Priority Research Paper Volume 12, Issue 9 pp 7626—7638
Prediction of chronological and biological age from laboratory data
- 1 Computational Health Informatics Program, Boston Children’s Hospital, Boston, MA 02215, USA
- 2 Department of Biomedical Informatics, Harvard Medical School, Boston, MA 02115, USA
- 3 Department of Pediatrics, Harvard Medical School, Boston, MA 02115, USA
- 4 Department of Mathematics, Harvard University, Cambridge, MA 02138, USA
received: November 19, 2019 ; accepted: March 3, 2020 ; published: May 5, 2020 ;https://doi.org/10.18632/aging.102900
How to Cite
Copyright © 2020 Sagers et al. This is an open-access article distributed under the terms of the Creative Commons Attribution License (CC BY 3.0), which permits unrestricted use, distribution, and reproduction in any medium, provided the original author and source are credited.

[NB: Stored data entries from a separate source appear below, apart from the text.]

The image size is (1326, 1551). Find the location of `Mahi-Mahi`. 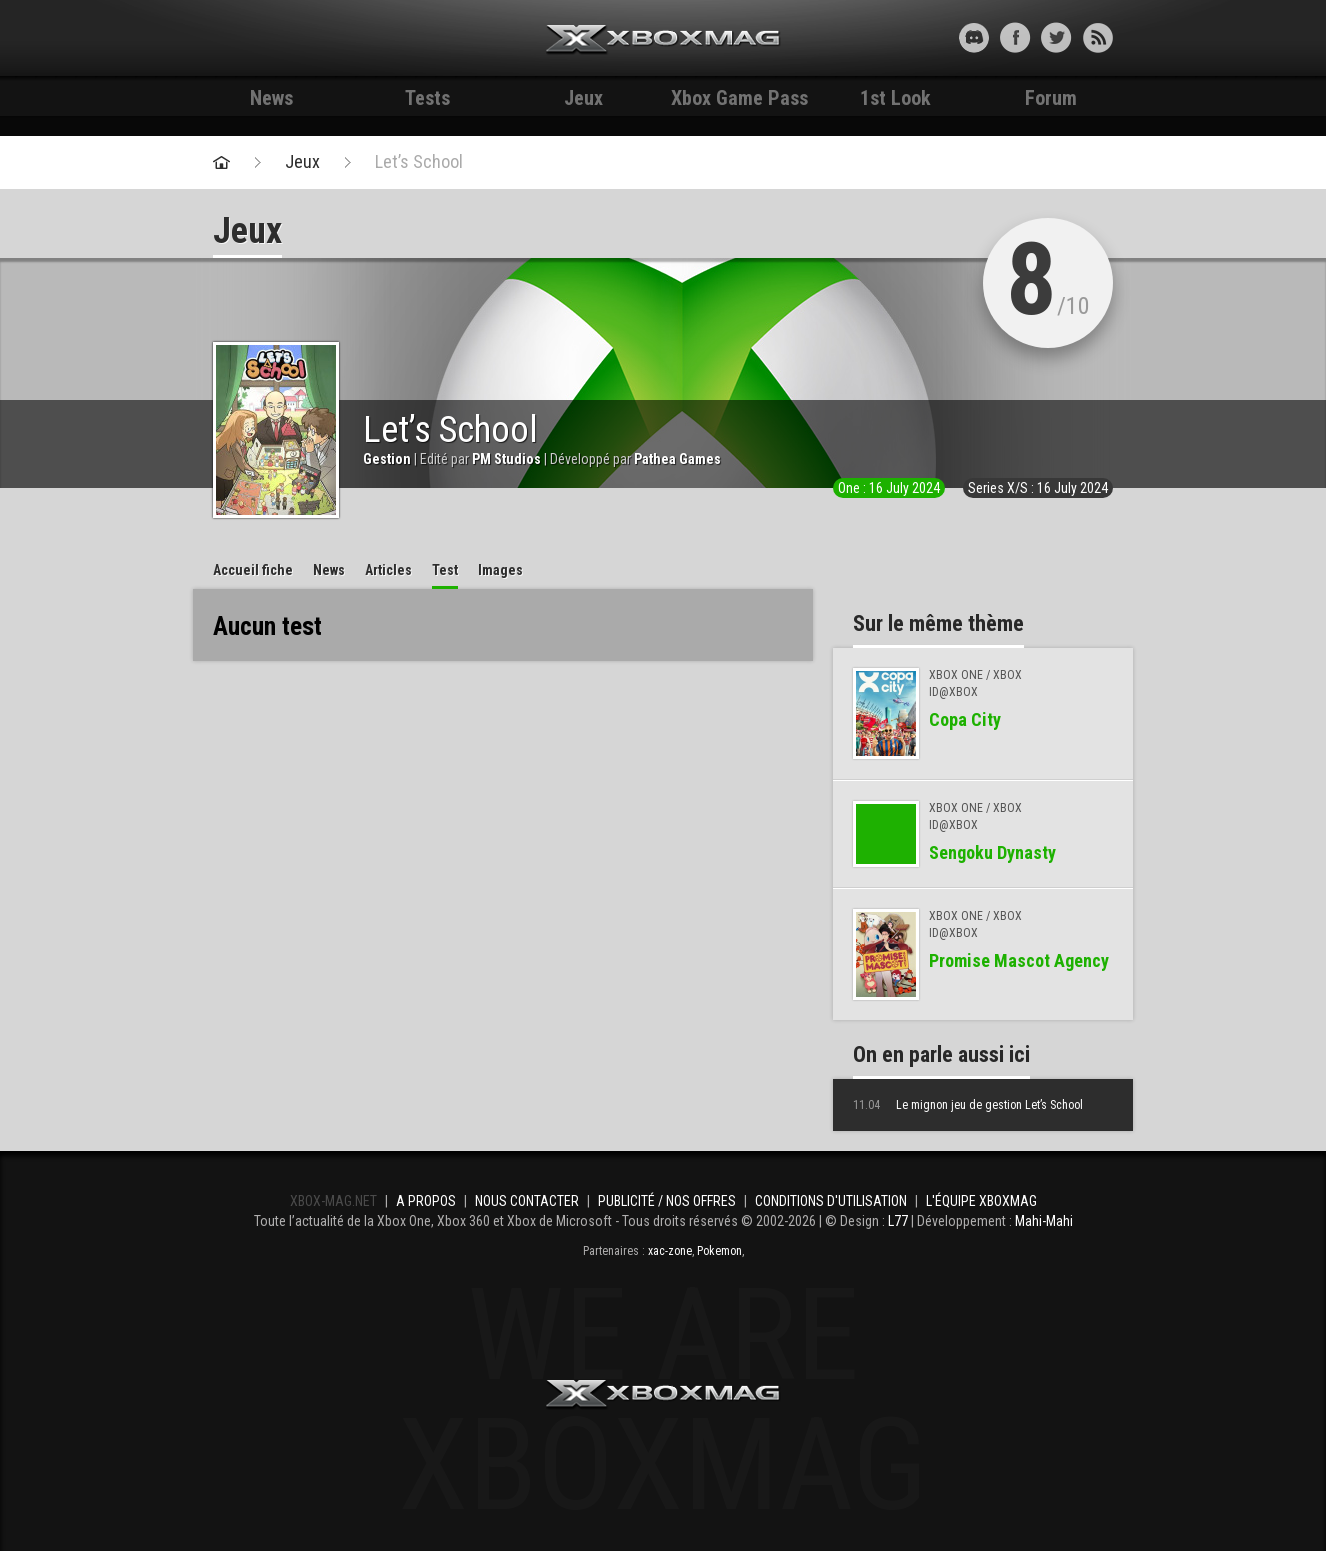

Mahi-Mahi is located at coordinates (1044, 1221).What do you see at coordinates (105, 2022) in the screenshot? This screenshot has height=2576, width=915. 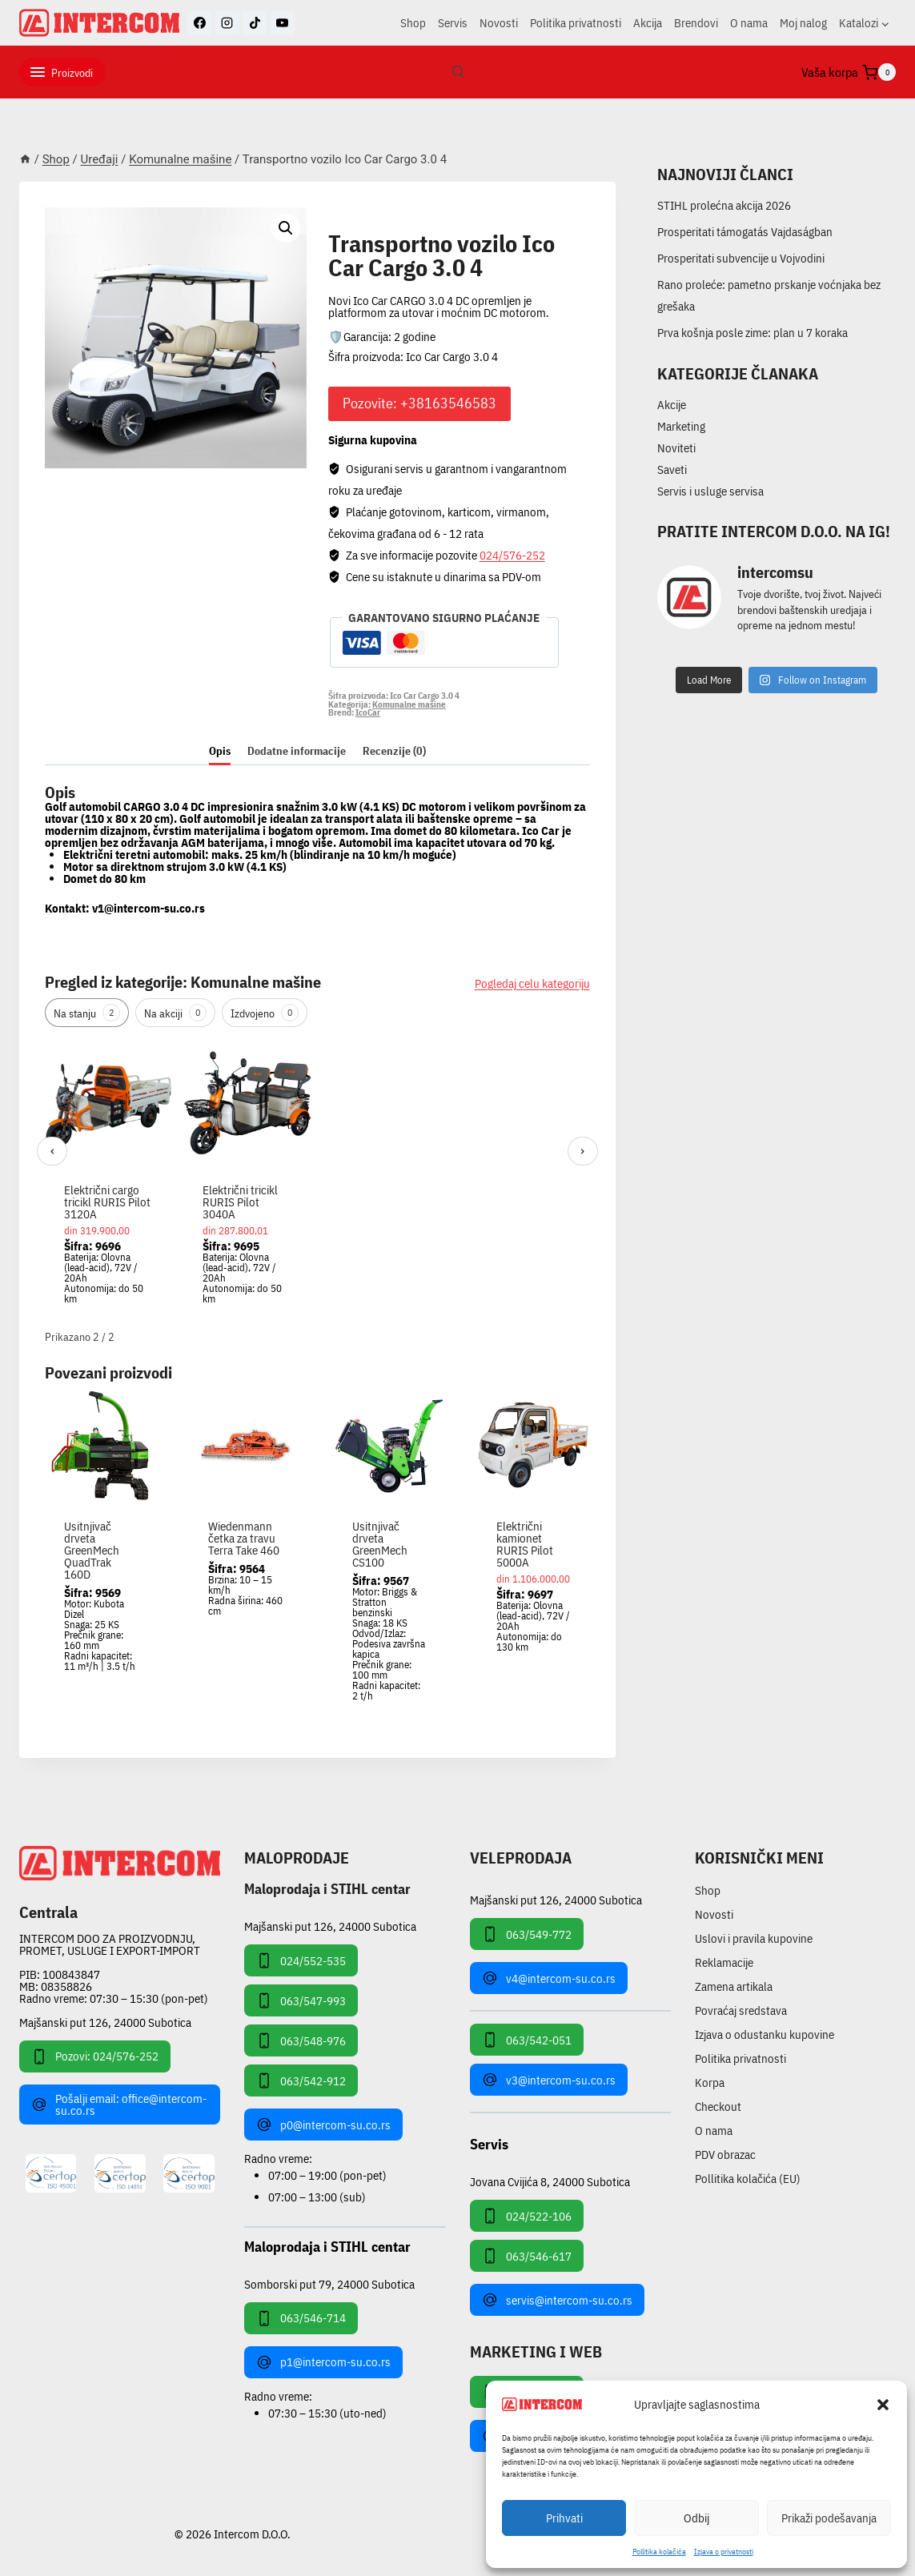 I see `Majšanski put 126, 24000 Subotica` at bounding box center [105, 2022].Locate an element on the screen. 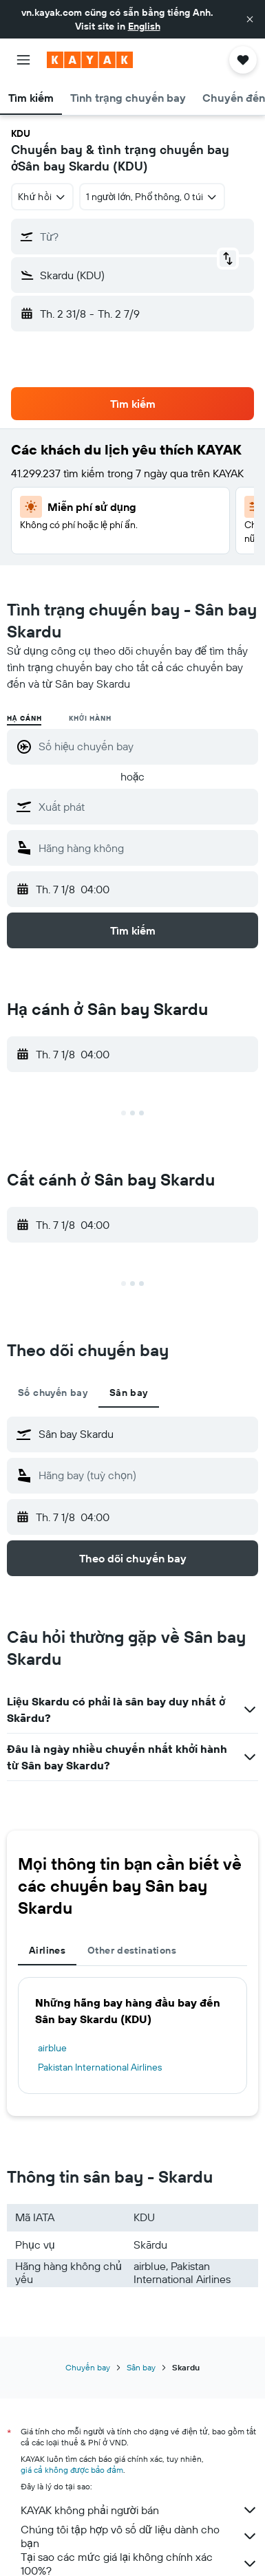  Số chuyến bay [tab] is located at coordinates (52, 1392).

Aging has pronounced effects on blood laboratory biomarkers used in the clinic. Prior studies have largely investigated one biomarker or population at a time, limiting a comprehensive view of biomarker variation and aging across different populations. Here we develop a supervised machine learning approach to study aging using 356 blood biomarkers measured in 67,563 individuals across diverse populations. Our model predicts age with a mean absolute error (MAE), or average magnitude of prediction errors, in held-out data of 4.76 years and an R2 value of 0.92. Age prediction was highly accurate for the pediatric cohort (MAE = 0.87, R2 = 0.94) but inaccurate for ages 65+ (MAE = 4.30, R2 = 0.25). Variability was observed in which biomarkers carry predictive power across age groups, genders, and race/ethnicity groups, and novel candidate biomarkers of aging were identified for specific age ranges (e.g. Vitamin E, ages 18-44). We show that predictors for one age group may fail to generalize to other groups and investigate non-linearity in biomarkers near adulthood. As populations worldwide undergo major demographic changes, it is increasingly important to catalogue biomarker variation across age groups and discover new biomarkers to distinguish chronological and biological aging.